Main differentials of acute scrotum:

  • Testicular torsion - surgical emergency, requires urgent exploration, should be done on site if possible - transfer if patients should only be in exceptional circumstances

  • Torsion of the hydatid of Morgagni - very common in children, exploration is warranted if unable to exclude testicular torsion

  • Epididymitis - more likely in children with urological abnormalities e.g. vesicoureteric reflux. Amiodarone can cause epididymitis. Exploration is warranted if unable to exclude testicular torsion


Nerve supply to testis and scrotum:

L1-2 > iliohypogastric, ilioinguinal, genitofemoral nerves

S2-4 > pudendal nerve

T10-L1, S2-4 > Autonomic supply (pain can be referred to abdomen)

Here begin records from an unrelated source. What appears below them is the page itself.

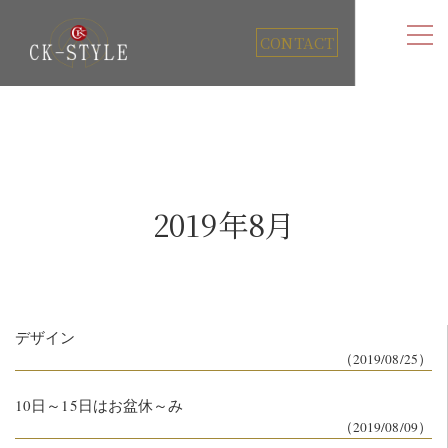
CONTACT
2019年8月
デザイン
（2019/08/25）
10日～15日はお盆休～み
（2019/08/09）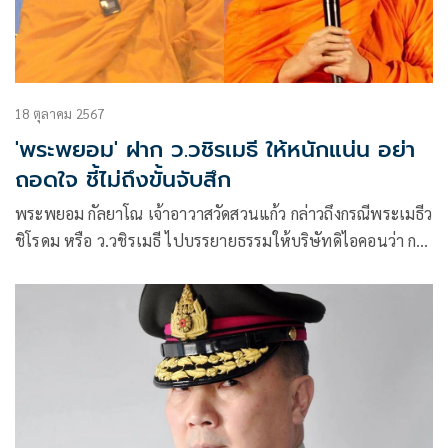
18 ตุลาคม 2567
'พระพยอม' ฝาก ว.วชิรเมธี ให้หนักแน่น อย่า
ถอดใจ ชี้ไม่ถึงขั้นจับสึก
พระพยอม กัลยาโณ เจ้าอาวาสวัดสวนแก้ว กล่าวถึงกรณีพระเมธีว
ชิโรดม หรือ ว.วชิรเมธี ไปบรรยายธรรมให้บริษัทดิไอคอนว่า การ
รับเงินบริจาคไม่ว่าจะ 10 บาท หรือ 1 ล้านบาท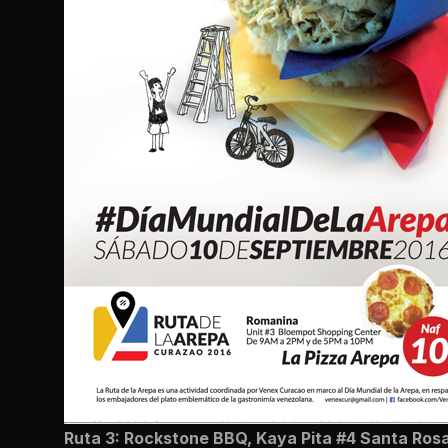
Ruta 3: Rockstone BBQ, Kaya Pita #4 Santa Ros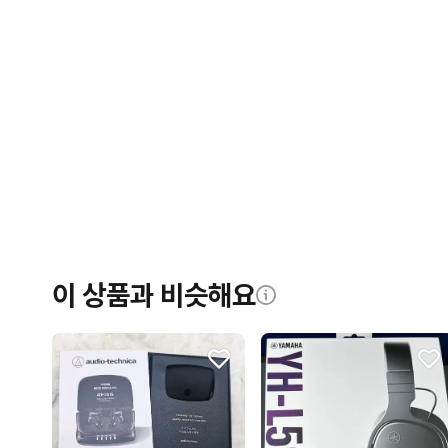
이 상품과 비슷해요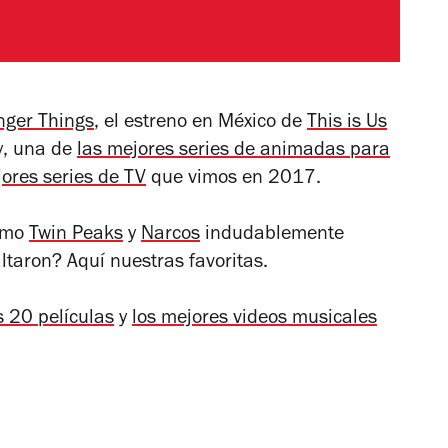
nger Things
, el estreno en México de
This is Us
y
, una de
las mejores series de animadas para
jores series de TV
que vimos en 2017.
como
Twin Peaks
y
Narcos
indudablemente
ltaron? Aquí nuestras favoritas.
s 20 películas
y
los mejores videos musicales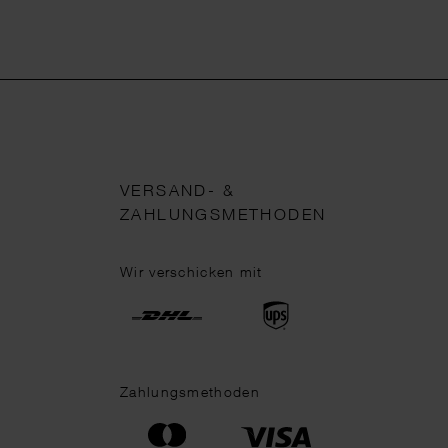
VERSAND- &
ZAHLUNGSMETHODEN
Wir verschicken mit
Zahlungsmethoden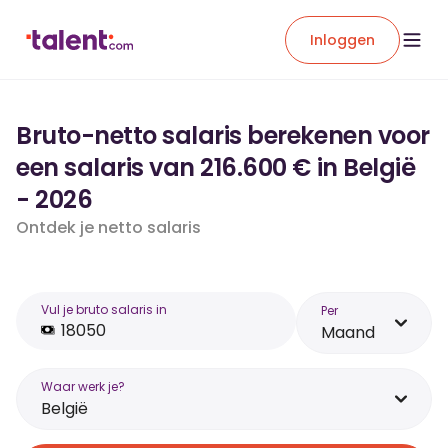
Inloggen
Bruto-netto salaris berekenen voor
een salaris van 216.600 € in België
- 2026
Ontdek je netto salaris
Vul je bruto salaris in
Per
Maand
Waar werk je?
België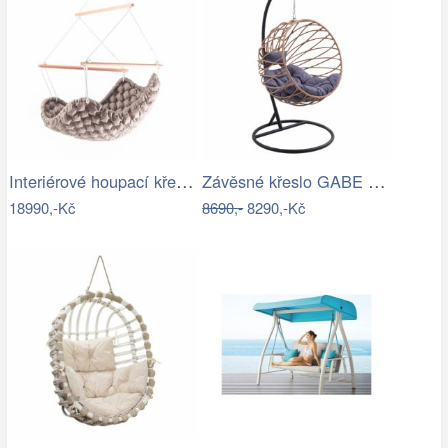
Interiérové houpací křeslo Swingy In…
Závěsné křeslo GABE Tempo Kondela
18990,-Kč
8690,-
8290,-Kč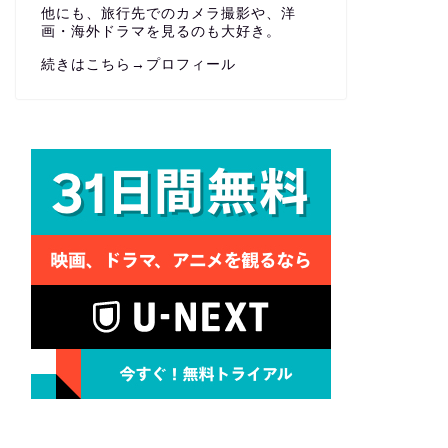
他にも、旅行先でのカメラ撮影や、洋
画・海外ドラマを見るのも大好き。
続きはこちら→
プロフィール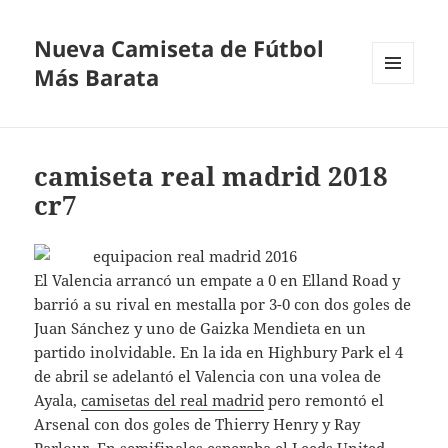
Nueva Camiseta de Fútbol
Más Barata
MENÚ
Y
WIDGETS
camiseta real madrid 2018
cr7
El Valencia arrancó un empate a 0 en Elland Road y
barrió a su rival en mestalla por 3-0 con dos goles de
Juan Sánchez y uno de Gaizka Mendieta en un
partido inolvidable. En la ida en Highbury Park el 4
de abril se adelantó el Valencia con una volea de
Ayala,
camisetas del real madrid
pero remontó el
Arsenal con dos goles de Thierry Henry y Ray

Examination for abdominal pain in boys should always include testicular examination


Blood supply to the testis:

Aorta > gonadal artery

Superior vesical artery > Deferential artery (artery to the vas)

Inferior epigastric artery > cremasteric artery

Pampiniform plexus > gonadal vein > renal vein (left), IVC (right)


Standard scenario

Child presents with acute scrotum

Torsion excluded clinically - USS may have role

Unable to exclude torsion - book for urgent scrotal exploration

Options for fixation in torsion:

  • Non-absorbable sutures (usually 3-point)

  • Absorbable sutures (usually 3-point)

  • Sutureless fixation (Dartos pouch/Jaboulay)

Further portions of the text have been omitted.